#### What you have to do:
Without the images, write out the whole listing exactly.

#### Input data:
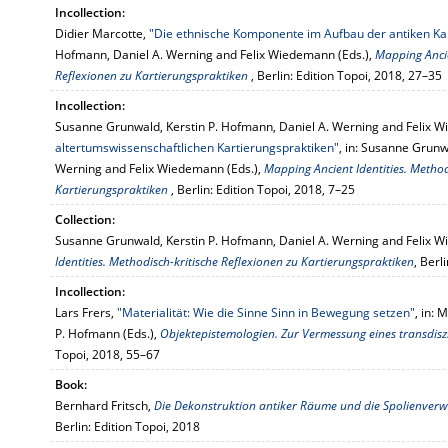
Incollection:
Didier Marcotte,
"Die ethnische Komponente im Aufbau der antiken Ka
Hofmann, Daniel A. Werning and Felix Wiedemann (Eds.),
Mapping Ancie
Reflexionen zu Kartierungspraktiken
, Berlin: Edition Topoi, 2018, 27–35
Incollection:
Susanne Grunwald, Kerstin P. Hofmann, Daniel A. Werning and Felix 
altertumswissenschaftlichen Kartierungspraktiken"
, in: Susanne Grunw
Werning and Felix Wiedemann (Eds.),
Mapping Ancient Identities. Method
Kartierungspraktiken
, Berlin: Edition Topoi, 2018, 7–25
Collection:
Susanne Grunwald, Kerstin P. Hofmann, Daniel A. Werning and Felix W
Identities. Methodisch-kritische Reflexionen zu Kartierungspraktiken
, Berl
Incollection:
Lars Frers,
"Materialität: Wie die Sinne Sinn in Bewegung setzen"
, in:
P. Hofmann (Eds.),
Objektepistemologien. Zur Vermessung eines transdis
Topoi, 2018, 55–67
Book:
Bernhard Fritsch,
Die Dekonstruktion antiker Räume und die Spolienverw
Berlin: Edition Topoi, 2018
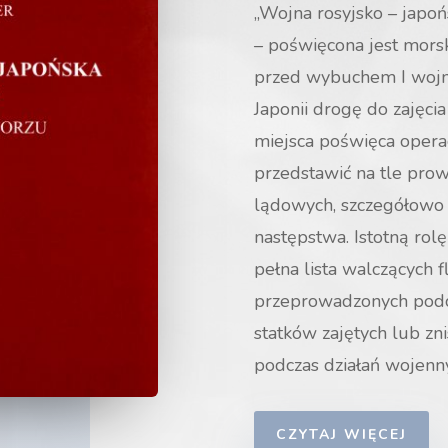
„
Wojna rosyjsko – japoń
– poświęcona jest morsk
przed wybuchem I wojny
Japonii drogę do zajęci
miejsca poświęca operac
przedstawić na tle pro
lądowych, szczegółowo 
następstwa.
Istotną rolę
pełna lista walczących 
przeprowadzonych podc
statków zajętych lub zni
podczas działań wojenn
CZYTAJ WIĘCEJ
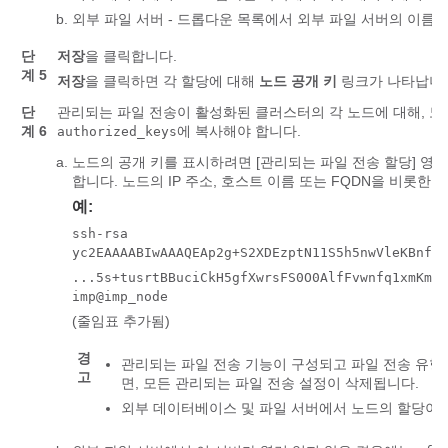
외부 파일 서버 - 드롭다운 목록에서 외부 파일 서버의 이름
단
저장
을 클릭합니다.
계 5
저장
을 클릭하면 각 할당에 대해
노드 공개 키
링크가 나타납니
단
관리되는 파일 전송이 활성화된 클러스터의 각 노드에 대해, 노
계 6
에 복사해야 합니다.
authorized_keys
노드의 공개 키를 표시하려면 [관리되는 파일 전송 할당] 
합니다. 노드의 IP 주소, 호스트 이름 또는 FQDN을 비롯한
예:
ssh-rsa
yc2EAAAABIwAAAQEAp2g+S2XDEzptN11S5h5nwVleKBnfG2
...5s+tusrtBBuciCkH5gfXwrsFS0O0AlfFvwnfq1xmKmIS
imp@imp_node
(줄임표 추가됨)
경
관리되는 파일 전송 기능이 구성되고 파일 전송 유
고
면, 모든 관리되는 파일 전송 설정이 삭제됩니다.
외부 데이터베이스 및 파일 서버에서 노드의 할당이 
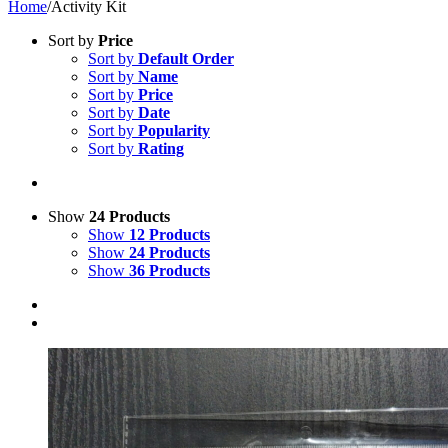
Home
/
Activity Kit
Sort by
Price
Sort by
Default Order
Sort by
Name
Sort by
Price
Sort by
Date
Sort by
Popularity
Sort by
Rating
Show
24 Products
Show
12 Products
Show
24 Products
Show
36 Products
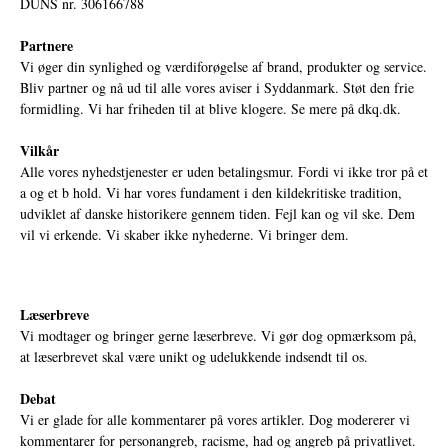
DUNS nr. 306166788
Partnere
Vi øger din synlighed og værdiforøgelse af brand, produkter og service.
Bliv partner og nå ud til alle vores aviser i Syddanmark. Støt den frie
formidling. Vi har friheden til at blive klogere. Se mere på
dkq.dk.
Vilkår
Alle vores nyhedstjenester er uden betalingsmur. Fordi vi ikke tror på et
a og et b hold. Vi har vores fundament i den kildekritiske tradition,
udviklet af danske historikere gennem tiden. Fejl kan og vil ske. Dem
vil vi erkende. Vi skaber ikke nyhederne. Vi bringer dem.
Læserbreve
Vi modtager og bringer gerne læserbreve. Vi gør dog opmærksom på,
at læserbrevet skal være unikt og udelukkende indsendt til os.
Debat
Vi er glade for alle kommentarer på vores artikler. Dog modererer vi
kommentarer for personangreb, racisme, had og angreb på privatlivet.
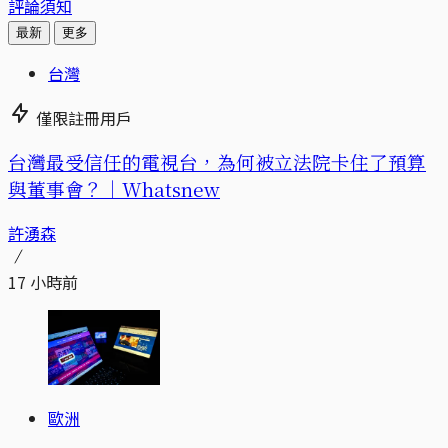
評論須知
最新
更多
台灣
僅限註冊用戶
台灣最受信任的電視台，為何被立法院卡住了預算
與董事會？｜Whatsnew
許湧森
17 小時前
歐洲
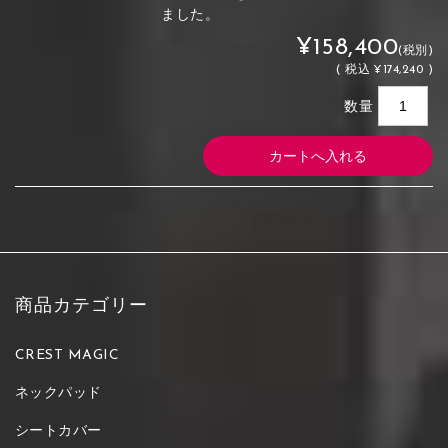
ました。
¥158,400
(税別)
(
税込
¥174,240 )
数量
商品カテゴリー
CREST MAGIC
ネックパッド
シートカバー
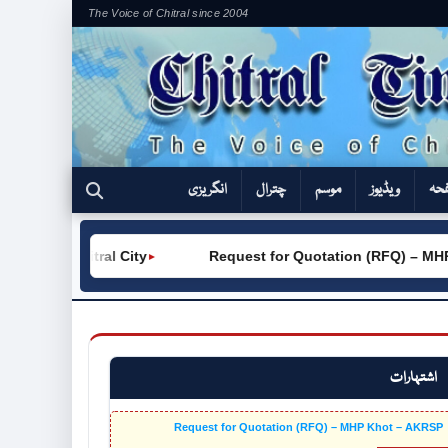
The Voice of Chitral since 2004
فحہ
ویڈیوز
موسم
چترال
انگریزی
 (W) Chitral City
Request for Quotation (RFQ) – MHP K
►
اشتہارات
Request for Quotation (RFQ) – MHP Khot – AKRSP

#### Completed task:
Incollection:
Didier Marcotte,
"Die ethnische Komponente im Aufbau der antiken Ka
Hofmann, Daniel A. Werning and Felix Wiedemann (Eds.),
Mapping Ancie
Reflexionen zu Kartierungspraktiken
, Berlin: Edition Topoi, 2018, 27–35
Incollection:
Susanne Grunwald, Kerstin P. Hofmann, Daniel A. Werning and Felix 
altertumswissenschaftlichen Kartierungspraktiken"
, in: Susanne Grunw
Werning and Felix Wiedemann (Eds.),
Mapping Ancient Identities. Method
Kartierungspraktiken
, Berlin: Edition Topoi, 2018, 7–25
Collection:
Susanne Grunwald, Kerstin P. Hofmann, Daniel A. Werning and Felix W
Identities. Methodisch-kritische Reflexionen zu Kartierungspraktiken
, Berl
Incollection:
Lars Frers,
"Materialität: Wie die Sinne Sinn in Bewegung setzen"
, in:
P. Hofmann (Eds.),
Objektepistemologien. Zur Vermessung eines transdis
Topoi, 2018, 55–67
Book:
Bernhard Fritsch,
Die Dekonstruktion antiker Räume und die Spolienverw
Berlin: Edition Topoi, 2018
„
Wojna rosyjsko – japoń
– poświęcona jest morsk
przed wybuchem I wojny
Japonii drogę do zajęci
miejsca poświęca operac
przedstawić na tle pro
lądowych, szczegółowo 
następstwa.
Istotną rolę
pełna lista walczących 
przeprowadzonych podc
statków zajętych lub zni
podczas działań wojenn
CZYTAJ WIĘCEJ
외부 파일 서버 - 드롭다운 목록에서 외부 파일 서버의 이름
단
저장
을 클릭합니다.
계 5
저장
을 클릭하면 각 할당에 대해
노드 공개 키
링크가 나타납니
단
관리되는 파일 전송이 활성화된 클러스터의 각 노드에 대해, 노
계 6
에 복사해야 합니다.
authorized_keys
노드의 공개 키를 표시하려면 [관리되는 파일 전송 할당] 
합니다. 노드의 IP 주소, 호스트 이름 또는 FQDN을 비롯한
예:
ssh-rsa
yc2EAAAABIwAAAQEAp2g+S2XDEzptN11S5h5nwVleKBnfG2
...5s+tusrtBBuciCkH5gfXwrsFS0O0AlfFvwnfq1xmKmIS
imp@imp_node
(줄임표 추가됨)
경
관리되는 파일 전송 기능이 구성되고 파일 전송 유
고
면, 모든 관리되는 파일 전송 설정이 삭제됩니다.
외부 데이터베이스 및 파일 서버에서 노드의 할당이 
Home
/
Activity Kit
Sort by
Price
Sort by
Default Order
Sort by
Name
Sort by
Price
Sort by
Date
Sort by
Popularity
Sort by
Rating
Show
24 Products
Show
12 Products
Show
24 Products
Show
36 Products
DUNS nr. 306166788
Partnere
Vi øger din synlighed og værdiforøgelse af brand, produkter og service.
Bliv partner og nå ud til alle vores aviser i Syddanmark. Støt den frie
formidling. Vi har friheden til at blive klogere. Se mere på
dkq.dk.
Vilkår
Alle vores nyhedstjenester er uden betalingsmur. Fordi vi ikke tror på et
a og et b hold. Vi har vores fundament i den kildekritiske tradition,
udviklet af danske historikere gennem tiden. Fejl kan og vil ske. Dem
vil vi erkende. Vi skaber ikke nyhederne. Vi bringer dem.
Læserbreve
Vi modtager og bringer gerne læserbreve. Vi gør dog opmærksom på,
at læserbrevet skal være unikt og udelukkende indsendt til os.
Debat
Vi er glade for alle kommentarer på vores artikler. Dog modererer vi
kommentarer for personangreb, racisme, had og angreb på privatlivet.
評論須知
最新
更多
台灣
僅限註冊用戶
台灣最受信任的電視台，為何被立法院卡住了預算
與董事會？｜Whatsnew
許湧森
17 小時前
歐洲
ました。
¥158,400
(税別)
(
税込
¥174,240 )
数量
商品カテゴリー
CREST MAGIC
ネックパッド
シートカバー
The Voice of Chitral since 2004
فحہ
ویڈیوز
موسم
چترال
انگریزی
 (W) Chitral City
Request for Quotation (RFQ) – MHP K
►
اشتہارات
Request for Quotation (RFQ) – MHP Khot – AKRSP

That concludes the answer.